Мансур стряхнул пепел, придавил окурок ко дну пепельницы. Вошёл в гостиную. Ему требовалась эта встреча, как воздух. В свою очередь, хозяин дома полагал, что гость, раздавленный обстоятельствами, не заставит себя долго ждать. Каждый преследовал свою цель. Буз нащупывал зацепки, которые позволят вовлечь приятеля в дело. Мансур изо всех старался прояснить мотив этих попыток. Хозяин к приходу гостя жарил на кособокой сковороде ветчину с яичницей. Увидев Мансура, он заговорил так, будто они не расставались в течение дня.
— Ответь мне, брат. Разве мы, друзы, не пользуемся в стране равными правами с евреями? Да или нет?
Мансура очень удивила витиеватая форма вопроса. И ответ он сформулировал осторожно.

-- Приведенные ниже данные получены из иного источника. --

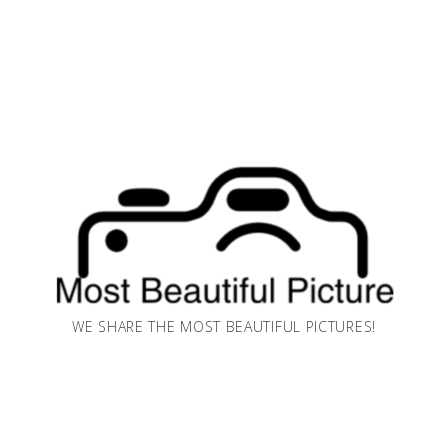
WE SHARE THE MOST BEAUTIFUL PICTURES!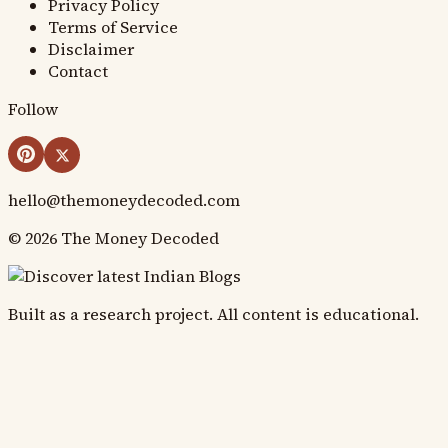
Privacy Policy
Terms of Service
Disclaimer
Contact
Follow
hello@themoneydecoded.com
©
2026
The Money Decoded
Built as a research project. All content is educational.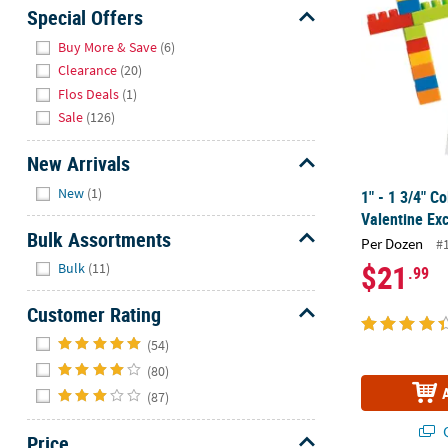
Sunday
Special Offers
8AM-
Hide
Buy More & Save
(6)
8PM
Clearance
(20)
CT
Flos Deals
(1)
Sale
(126)
We're
here
New Arrivals
to
Hide
help.
New
(1)
1" - 1 3/4" Co
Feel
Valentine Ex
free
Bulk Assortments
Per Dozen
#
to
Hide
$21
Bulk
(11)
.99
contact
us
Customer Rating
with
Hide
any
(54)
questions
(80)
or
(87)
concerns.
Q
Price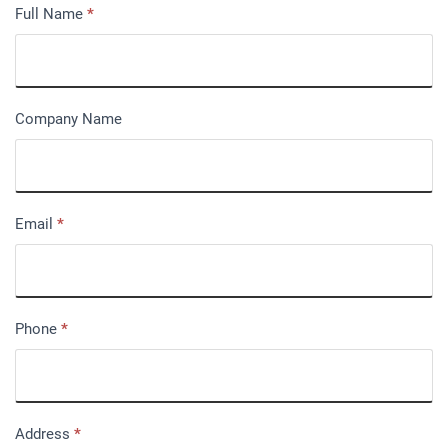
Full Name
*
Company Name
Email
*
Phone
*
Address
*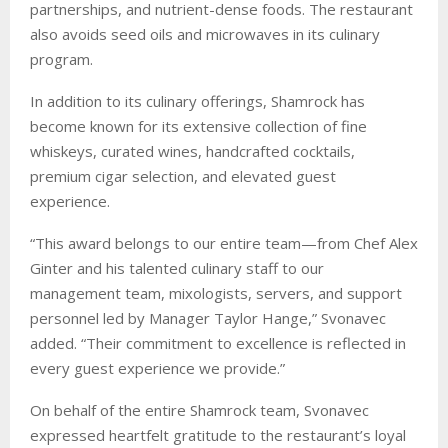
partnerships, and nutrient-dense foods. The restaurant
also avoids seed oils and microwaves in its culinary
program.
In addition to its culinary offerings, Shamrock has
become known for its extensive collection of fine
whiskeys, curated wines, handcrafted cocktails,
premium cigar selection, and elevated guest
experience.
“This award belongs to our entire team—from Chef Alex
Ginter and his talented culinary staff to our
management team, mixologists, servers, and support
personnel led by Manager Taylor Hange,” Svonavec
added. “Their commitment to excellence is reflected in
every guest experience we provide.”
On behalf of the entire Shamrock team, Svonavec
expressed heartfelt gratitude to the restaurant’s loyal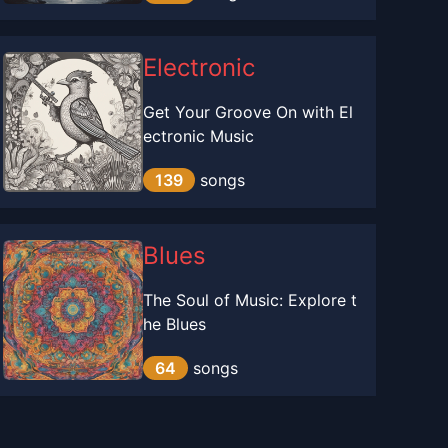
Electronic
Get Your Groove On with El
ectronic Music
139
songs
Blues
The Soul of Music: Explore t
he Blues
64
songs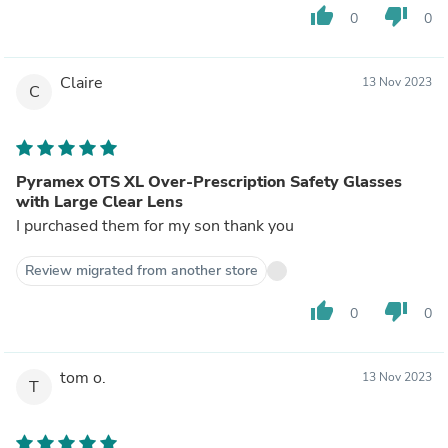
thumb_up
thumb_down
0
0
Claire
13 Nov 2023
C
Pyramex OTS XL Over-Prescription Safety Glasses
with Large Clear Lens
I purchased them for my son thank you
Review migrated from another store
thumb_up
thumb_down
0
0
tom o.
13 Nov 2023
T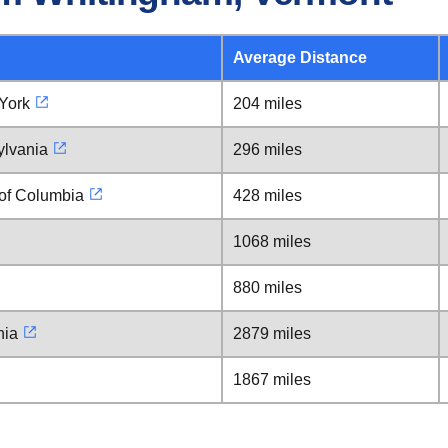
Average Distance
York
204 miles
ylvania
296 miles
 of Columbia
428 miles
1068 miles
880 miles
nia
2879 miles
1867 miles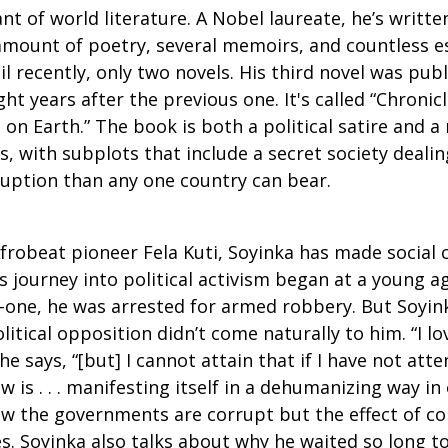
ant of world literature. A Nobel laureate, he’s writ
 amount of poetry, several memoirs, and countless e
l recently, only two novels. His third novel was publ
ht years after the previous one. It's called “Chronic
on Earth.” The book is both a political satire and 
ds, with subplots that include a secret society deal
uption than any one country can bear.
Afrobeat pioneer Fela Kuti, Soyinka has made socia
’s journey into political activism began at a young ag
one, he was arrested for armed robbery. But Soyink
litical opposition didn’t come naturally to him. “I 
he says, “[but] I cannot attain that if I have not att
is . . . manifesting itself in a dehumanizing way in 
ow the governments are corrupt but the effect of c
s. Soyinka also talks about why he waited so long t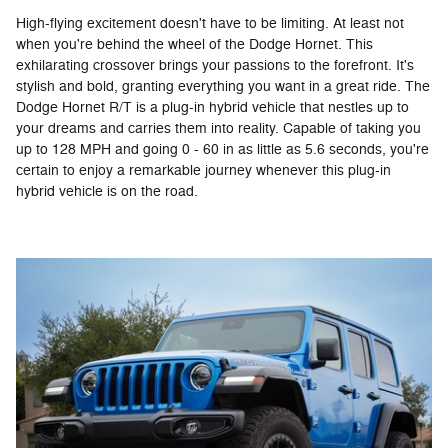
High-flying excitement doesn't have to be limiting. At least not
when you're behind the wheel of the Dodge Hornet. This
exhilarating crossover brings your passions to the forefront. It's
stylish and bold, granting everything you want in a great ride. The
Dodge Hornet R/T is a plug-in hybrid vehicle that nestles up to
your dreams and carries them into reality. Capable of taking you
up to 128 MPH and going 0 - 60 in as little as 5.6 seconds, you're
certain to enjoy a remarkable journey whenever this plug-in
hybrid vehicle is on the road.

— Понимаешь, Буз, у меня нет однозначного ответа. С одной стороны, я получаю, вернее, получал, зарплату идентичную с евреем на той же должности и в том же звании.
— Вот-вот, получал…
— Нет, погоди… Сдал вступительные экзамены в университет. Проходной бал на факультете тоже одинаков для всех. Что для евреев, что для арабов, что для черкесов. И для нас, друзов, такой же… Но… С другой стороны, возьми, к примеру, нашу деревню и её инфраструктуру…

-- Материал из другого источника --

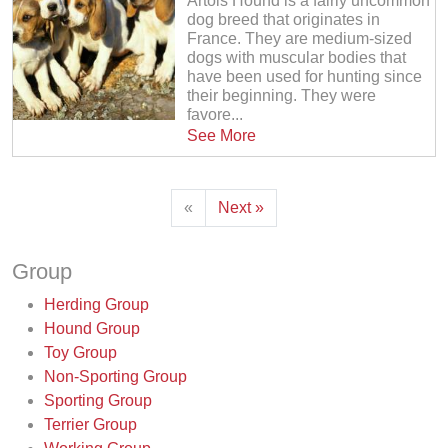
Artois Hound is a fairly uncommon
dog breed that originates in
France. They are medium-sized
dogs with muscular bodies that
have been used for hunting since
their beginning. They were
favore...
See More
«
Next »
Group
Herding Group
Hound Group
Toy Group
Non-Sporting Group
Sporting Group
Terrier Group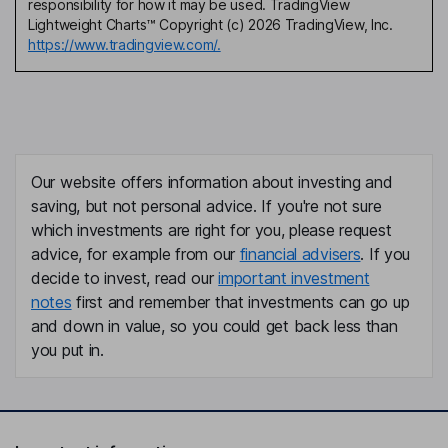
responsibility for how it may be used. TradingView
Lightweight Charts™ Copyright (c) 2026 TradingView, Inc.
https://www.tradingview.com/.
Our website offers information about investing and
saving, but not personal advice. If you're not sure
which investments are right for you, please request
advice, for example from our
financial advisers
. If you
decide to invest, read our
important investment
notes
first and remember that investments can go up
and down in value, so you could get back less than
you put in.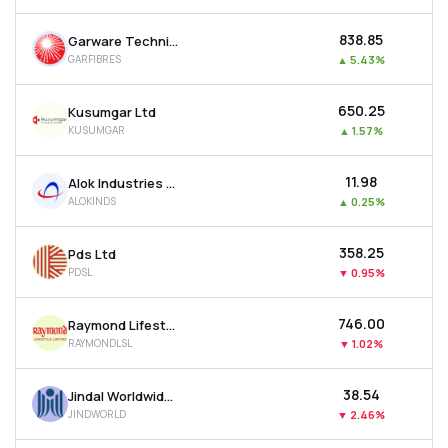
₹838.85
Garware Technical Fibres Ltd
GARFIBRES
▲
5.43%
₹650.25
Kusumgar Ltd
KUSUMGAR
▲
1.57%
₹11.98
Alok Industries Ltd
ALOKINDS
▲
0.25%
₹358.25
Pds Ltd
PDSL
▼
0.95%
₹746.00
Raymond Lifestyle Ltd
RAYMONDLSL
▼
1.02%
₹38.54
Jindal Worldwide Ltd
JINDWORLD
▼
2.46%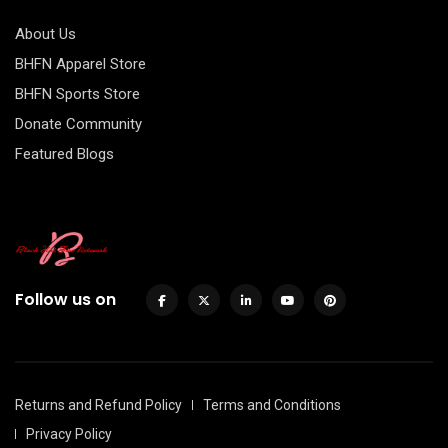
About Us
BHFN Apparel Store
BHFN Sports Store
Donate Community
Featured Blogs
Follow us on
Returns and Refund Policy
Terms and Conditions
Privacy Policy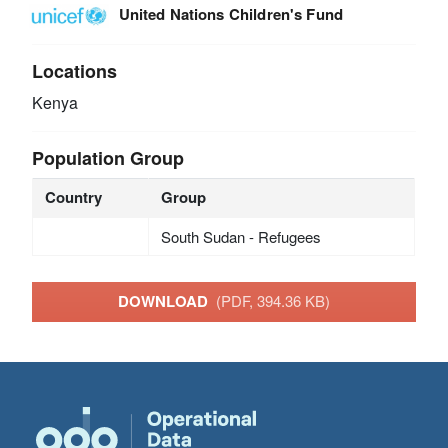
United Nations Children's Fund
Locations
Kenya
Population Group
Country
Group
South Sudan - Refugees
DOWNLOAD
(PDF, 394.36 KB)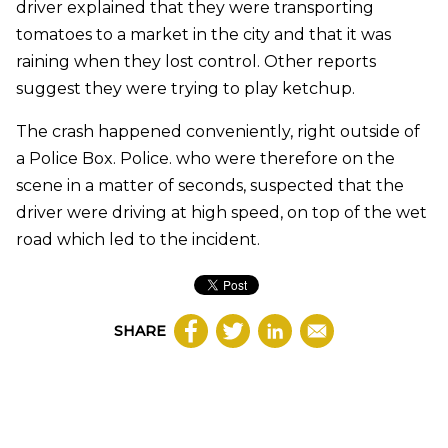
driver explained that they were transporting
tomatoes to a market in the city and that it was
raining when they lost control. Other reports
suggest they were trying to play ketchup.
The crash happened conveniently, right outside of
a Police Box. Police. who were therefore on the
scene in a matter of seconds, suspected that the
driver were driving at high speed, on top of the wet
road which led to the incident.
SHARE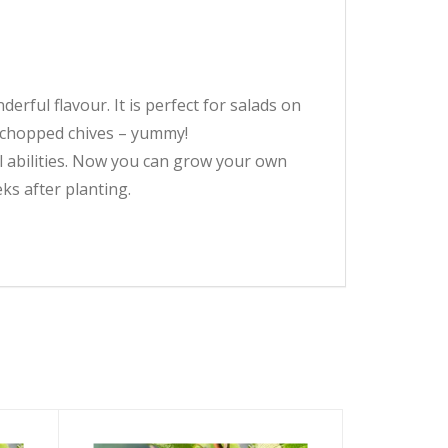
erful flavour. It is perfect for salads on
 chopped chives – yummy!
ll abilities. Now you can grow your own
ks after planting.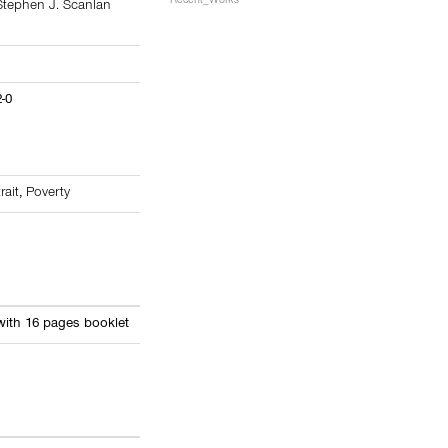
Recent_Works
Stephen J. Scanlan
2-0
rait
,
Poverty
with 16 pages booklet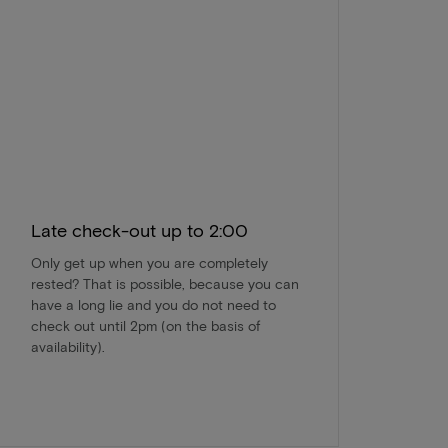
Late check-out up to 2:00
Only get up when you are completely
rested? That is possible, because you can
have a long lie and you do not need to
check out until 2pm (on the basis of
availability).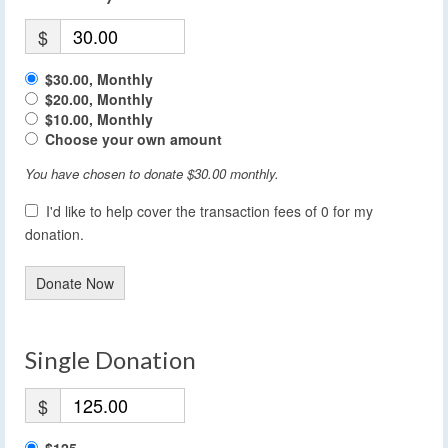
$
$30.00, Monthly
$20.00, Monthly
$10.00, Monthly
Choose your own amount
You have chosen to donate
$30.00
monthly.
I'd like to help cover the transaction fees of 0 for my
donation.
Donate Now
Single Donation
$
$125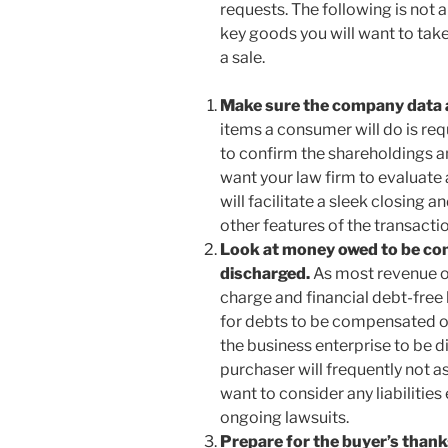
requests. The following is not a
key goods you will want to take
a sale.
Make sure the company data a
items a consumer will do is r
to confirm the shareholdings an
want your law firm to evaluate 
will facilitate a sleek closing 
other features of the transacti
Look at money owed to be com
discharged.
As most revenue of
charge and financial debt-free b
for debts to be compensated o
the business enterprise to be di
purchaser will frequently not a
want to consider any liabilities
ongoing lawsuits.
Prepare for the buyer’s thank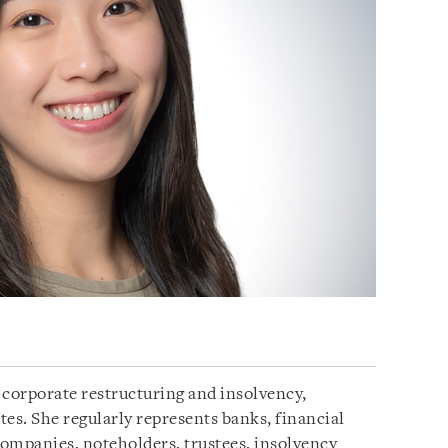
e corporate restructuring and insolvency,
s. She regularly represents banks, financial
ompanies, noteholders, trustees, insolvency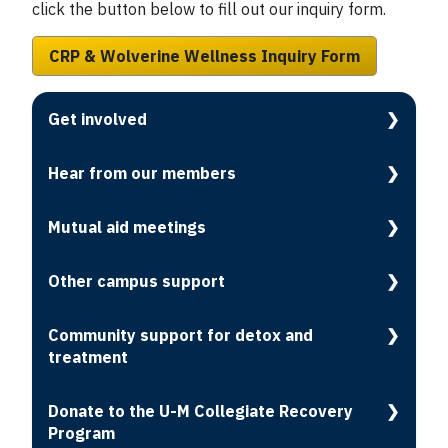
click the button below to fill out our inquiry form.
CRP & Wolverine Wellness Inquiry Form
Get involved
Hear from our members
Mutual aid meetings
Other campus support
Community support for detox and
treatment
Donate to the U-M Collegiate Recovery
Program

— Инфа что? — обескураженный Буз появился в гостиной с подносом, уставленным домашней готовкой.
Подгоревшая яичница, тарелка с ломтиками сыра и колбасы, финджан со свежезаваренным кофе. Его аромат, карамельный и пряный, напоминавший хлебную выпечку, смешался с запахом гари.
— Ну, дороги, канализация. Равноправием близко не пахнет. В газете одной прочитал — нашей общине изначально отведено определённое место. Сам знаешь какое. Автор статьи, как ни странно, еврей, назвал такую систему «вечным двигателем». Уровень образования в наших школах таков, что вероятность получения аттестата зрелости невысока. Это мягко сказать. Соответственно, поступление в высшие учебные заведения слишком проблематично. Что остаётся?
— Армия и полиция.
— Верно, — словно профессор на лекции, похвалил приятеля Мансур, — дети наших детей будут расти в тех же деревнях и ходить к таким же учителям. Порочный круг с неизменно повторяющимися элементами. Можно сказать, «вечный двигатель».
Буз не сразу осмыслил сказанное Мансуром, но, когда раскусил, задохнулся от возмущения.
— Так они нас… — злясь, он никак не мог подобрать нужного определения, — растят, как клонов.
— Клонов? — удивился на этот раз Мансур. Ты сказал клонов? Не клоунов?
— Ну, одинаковых таких, как в американских фантастических фильмах. Новое поколение не улучшается. Оно остаётся таким же, как предыдущее.
— Слушай, Буз, ты умный паренёк. Я бы до такого не додумался.
— Ты сомневался? — зарделся хозяин дома от неожиданной похвалы, — скажу больше. Именно на нашем поколении замкнутый круг прервётся. Мы им не по зубам. Скоро всё изменится.
— Брось! Что мы можем сделать?
— Многое! — Буз даже вскочил, — наша община с её тонкостями и законопослушанием скоро развалится. Мы, друзы, останемся без земли. Мне от отца достанется десять дунамов земли. Ему они перешли от деда. Знаешь, сколько чёртово государство оставит мне после прокладки дороги? Че-ты-ре!!!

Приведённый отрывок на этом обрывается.